Par ailleurs, en ce que concerne la relation entre la valeur
perçue et les dimensions de la décision d'externalisation des SI,
les résultats de notre recherche montre une association
positive significative entre la valeur perçue économique et
simultanément le degré et la durée d'externalisation des
SI. Par contre, il s'est avéré que la valeur
perçue technologique et stratégique n'a aucun effet sur ces deux
dimensions. Par conséquent, nous pouvons déduire que les
entreprises tunisiennes sont très sensibles aux motivations
économiques lors de la décision d'externalisation des SI. Plus
elles perçoivent que l'externalisation des SI peut procurer des
avantages en terme de réduction des coûts, de contrôle des
dépenses, ou encore de génération des économies
d'échelle, plus les entreprises tunisiennes sont susceptibles à
augmenter le degré et la durée d'externalisation des SI.
L'impact significatif de la valeur perçue
économique est également vérifié dans
l'étude de Barthélemy et Geyer (2004) qui ont prouvé que
les motivations en termes de réductions de coûts influencent
fortement la décision d'externalisation totale des SI. Ce que
coïncide exactement avec nos résultats. Il est également
admit que la décision d'externalisation totale est
généralement accompagnée par un contrat à long
terme (Hormozi et al, 2003).
En outre, les résultats de notre recherche montre
l'infirmation des hypothèses relatives à l'impact de
la valeur perçue (toutes les dimensions) sur le type stratégique
des fonctions SI externalisées. Sur la base de ces
résultats, nous pouvons confirmer l'idée selon laquelle
l'externalisation des SI ne constitue pas une équation linéaire
croissante en fonction de la valeur perçue. En fait à un certain
niveau, même si l'externalisation présente des opportunités
attrayantes, l'entreprise ne peut pas confier l'exécution de certaines
fonctions SI ayant un poids stratégique important à un
prestataire externe. Sinon, l'entreprise risque le déséquilibre
et la défaillance de son processus stratégique, et la
dépendance envers le prestataire. Ceci concorde avec l'idée assez
courante dans la littérature selon laquelle les activités proches
du coeur de métier ne doivent pas être externalisées
(Prahalad et Hamel, 1990). Mais en même temps, nos résultats
divergent avec celles de Kishore et al, (2003) et de Lee et al, (2003) qui
ont montré qu'afin d'améliorer leur performance et d'introduire
une dynamique et une réactivité, certaines entreprises
décident d'externaliser des fonctions SI ayant un rôle
stratégique important. Cependant, l'observation des résultats
statistiques de classification par groupe montre que lorsqu'il s'agit des
fonctions SI à rôle stratégique traditionnel, la
sensibilité des entreprises aux motivations économiques
(déjà démontrée) se manifeste de nouveau.

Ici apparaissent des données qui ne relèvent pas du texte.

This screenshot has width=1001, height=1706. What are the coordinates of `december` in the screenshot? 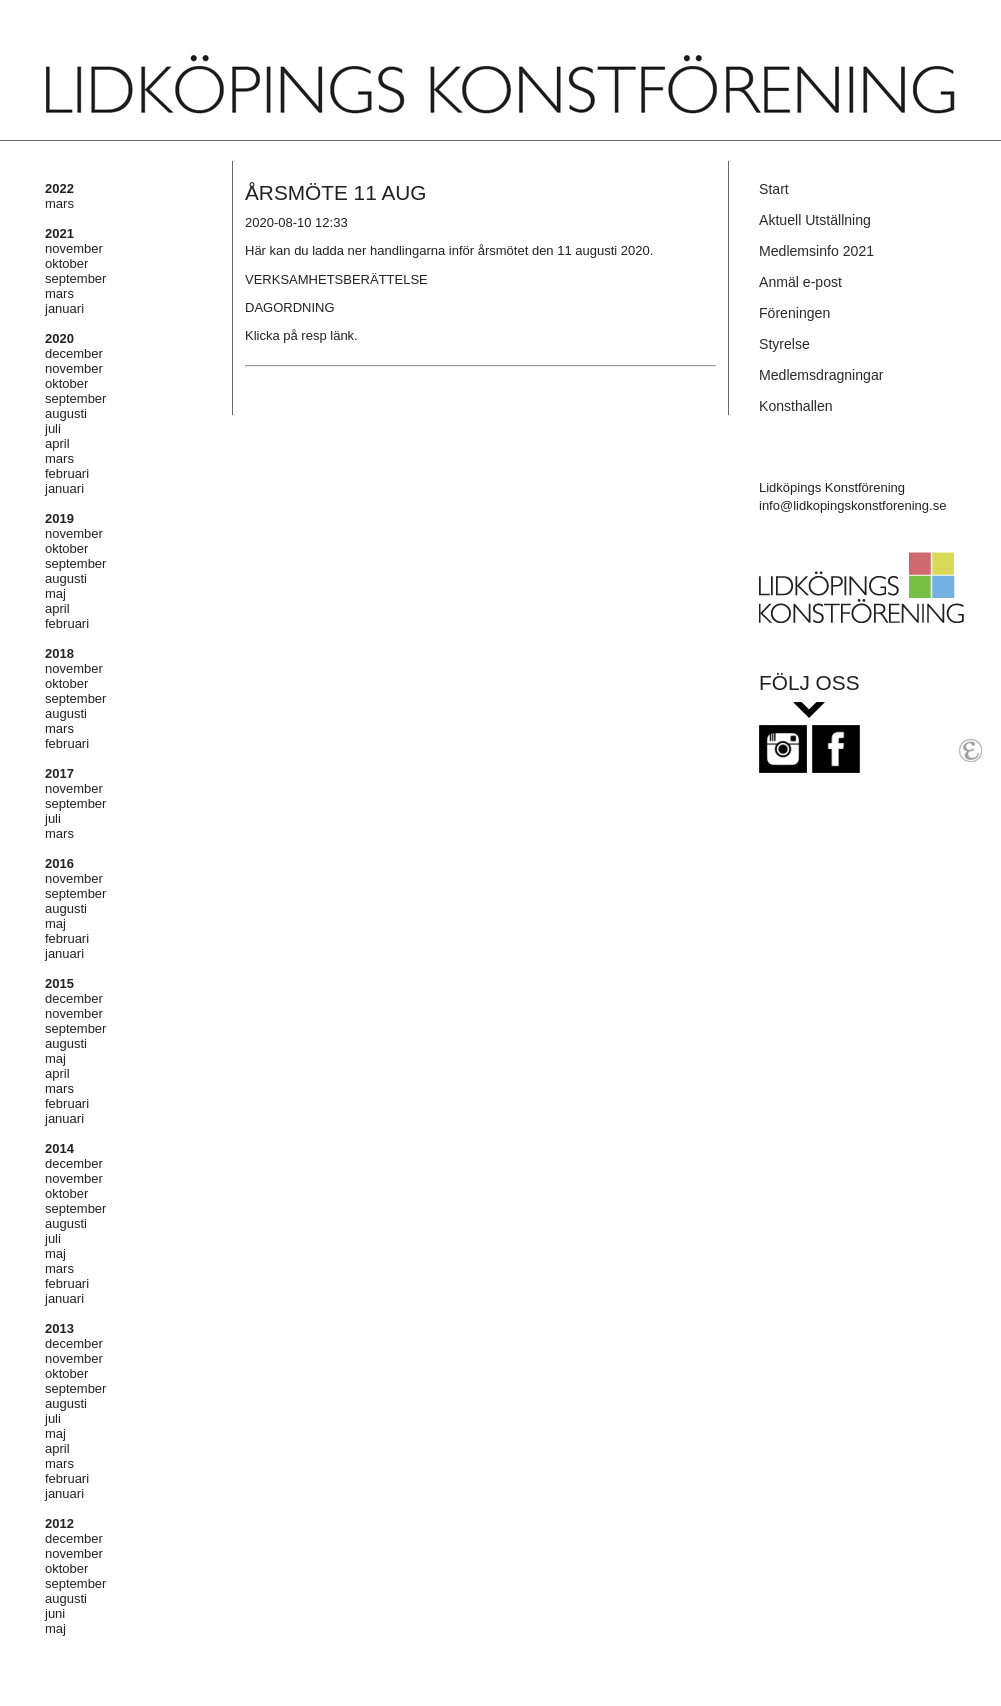 It's located at (74, 353).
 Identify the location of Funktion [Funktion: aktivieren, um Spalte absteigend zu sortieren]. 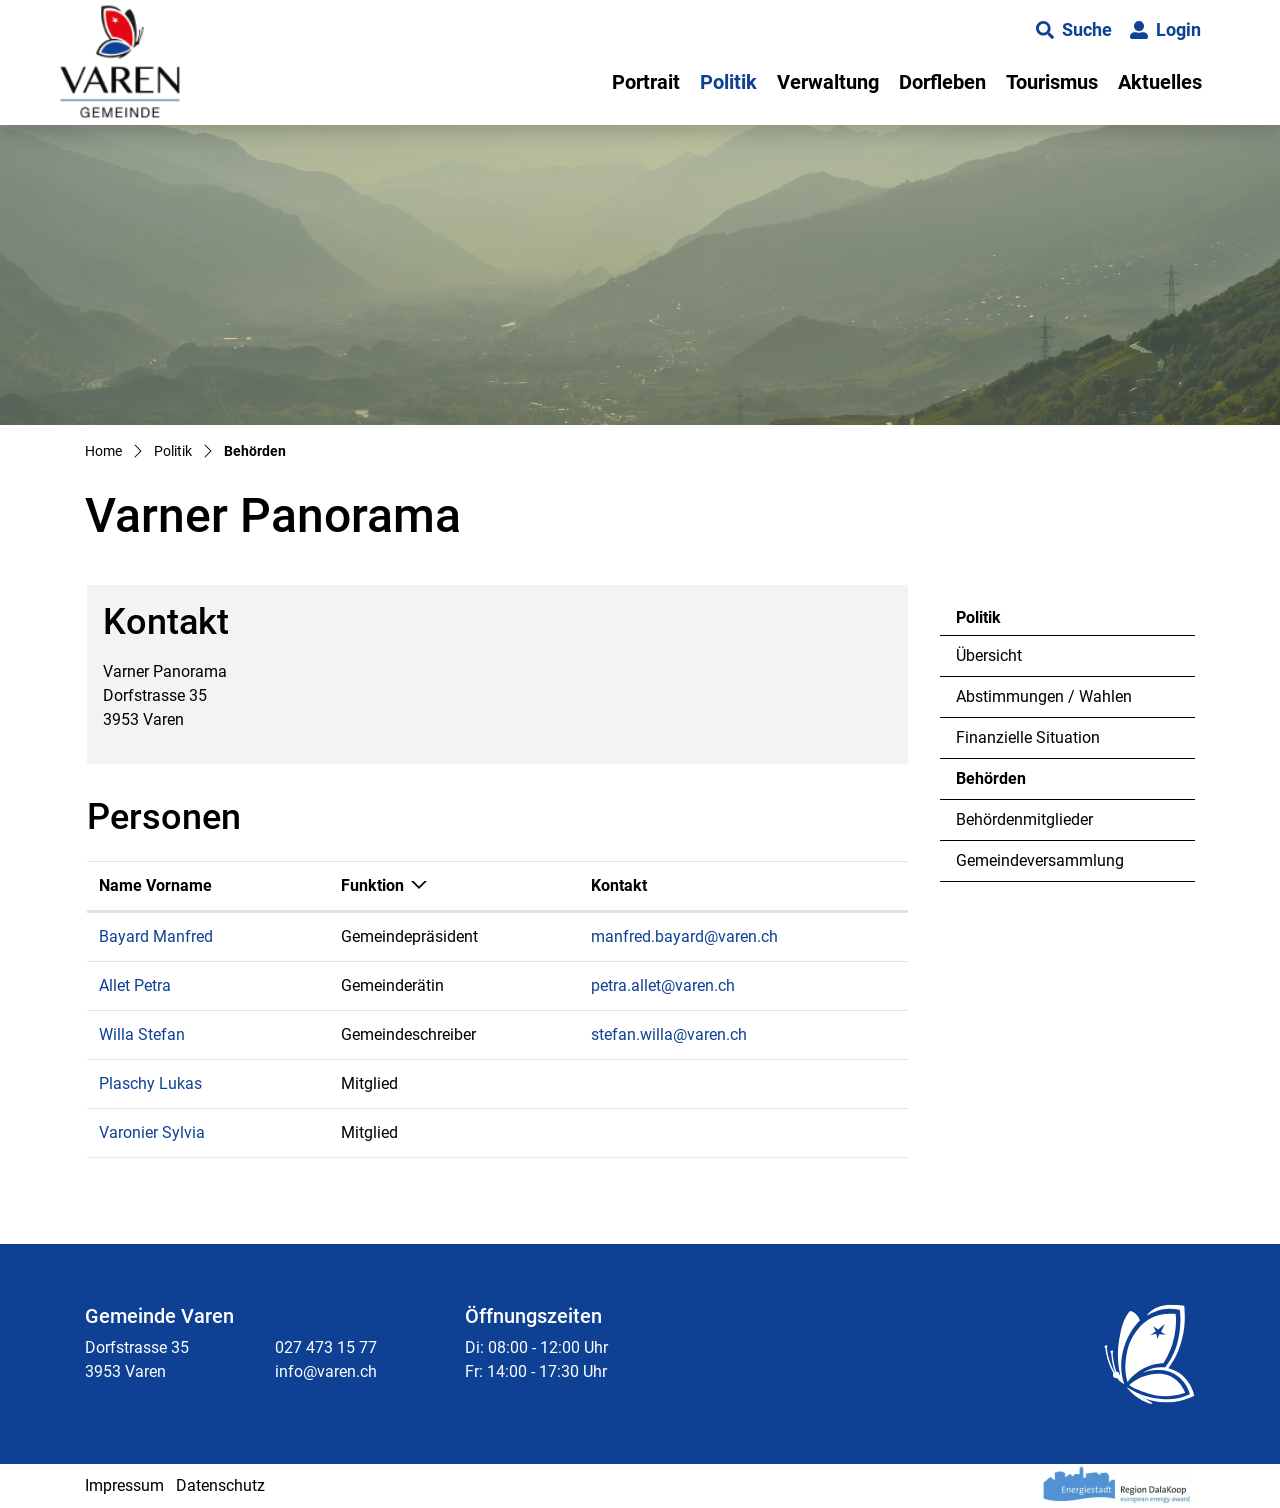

Par ailleurs, concernant les variables contextuelles du
modèle conceptuel, les résultats de notre recherche supportent
toutes les hypothèses relatives à l'impact modérateur du
secteur d'activité sur la relation entre la valeur perçue et les
dimensions la décision d'externalisation des SI. Ainsi, nous pouvons
affirmer que les déterminants et les attributs de la
décision d'externalisation des SI varient fortement d'un secteur
à un autre. Ainsi, nous pouvons relever plusieurs
discriminations entre les différents secteurs d'activité. En
effet, nous pouvons remarquer que seulement les entreprises appartenants au
secteur hôtelier sont influencées positivement par la valeur
perçue technologique et stratégique concernant le degré
d'externalisation des SI. Cependant, lorsqu'il s'agit des motivations
économiques, les entreprises appartenant aux secteurs hôtelier et
industriel se comportent de la même façon en termes de
degré d'externalisation des SI. Par contre, même à un
niveau élevé de la valeur perçue économique, les
entreprises financières choisissent de garder leurs SI en interne.
Nous remarquons également que la valeur
perçue économique influence positivement le degré
d'externalisation dans tous les secteurs. En fait, comme le
suggère Barthélemy (2004b), il est recommandé d'espacer au
maximum les renégociations des contrats d'externalisation pour
éviter les coûts de recherche et de négociation avec les
prestataires. Généralement il est moins coûteux de
préserver une relation existante que de rechercher un nouveau
prestataire. De plus, nos résultats montrent que d'une façon
générale, les entreprises appartenants au secteur
financier externalisent moins leurs SI, et accomplissent des contrats sur des
durées moins courtes que les autres secteurs. Ceci peut
être expliqué par le fait que 18 sur 22 entreprises
financières de notre échantillon considère les SI comme
ayant un rôle stratégique intégratif pour son
activité. Ces résultats concordent avec celles de
Barthélemy et Geyer (2004) qui ont démontré que les
banques et les institutions financières n'optent pas à
l'externalisation totale des SI.
Quant à l'impact modérateur de la taille de
l'entreprise, les résultats de notre recherche sont surprenants. En
effet, il s'est avéré que les plus petites
entreprises sont les moins motivées à l'externalisation des SI
que ce soit par la valeur perçue technologique et
stratégique ou économique. En outre, ce type d'entreprises tend
également à accomplir des contrats à court terme. En fait,
à cause de leur petite taille, ces entreprises ne possèdent pas
les moyens et le pouvoir de gérer des telles relations à long
terme. Cependant, nos résultats montrent une relation
significative entre la valeur perçue économique et le
degré d'externalisation des SI pour les entreprises à moyenne
taille. Par ailleurs, pour le cas des entreprises les
plus grandes, il existe une relation positive très significative entre
la valeur perçue et la durée d'externalisation des
SI. Bien qu'ils divergent des résultats de l'étude
de Barthélemy et Geyer (2004) qui a trouvé que la taille est
négativement liée à l'externalisation totale des SI, nos
résultats peuvent être expliqués par le fait que ces
grandes sociétés transforment l'opération
d'externalisation en une forme de partenariat avec des importants partenaires.
(nationaux ou internationaux). Ce genre de relation est
généralement établit sur des longues périodes.
D'autre part, les résultats dégagés dans
notre étude indiquent que la variable taille de l'entreprise
n'a aucun effet de différenciation sur la relation entre la valeur
perçue de l'externalisation et le type stratégique des fonctions
SI externalisées. Ceci veut dire que quelque soit leur
taille, les entreprises se comportent de la même façon concernant
le rôle stratégique de leurs SI. Ainsi, les résultats de
l'approche universelle sont conformes à celle contingente dans ce
point.
Conclusion
Dans le cadre de ce chapitre nous avons procédé
à la vérification des différentes hypothèses de
notre recherche. En effet, suite à cette étape, parmi les six
hypothèses émises dans le cadre du deuxième chapitre, une
seule hypothèse a été totalement validée, les cinq
restantes ont été partiellement validées. Nous avons
également essayé d'interpréter les résultats
dégagés par notre recherche et les comparés à
celles des autres études, sans toutefois oublier de suggérer
quelques recommandations managériales intéressantes.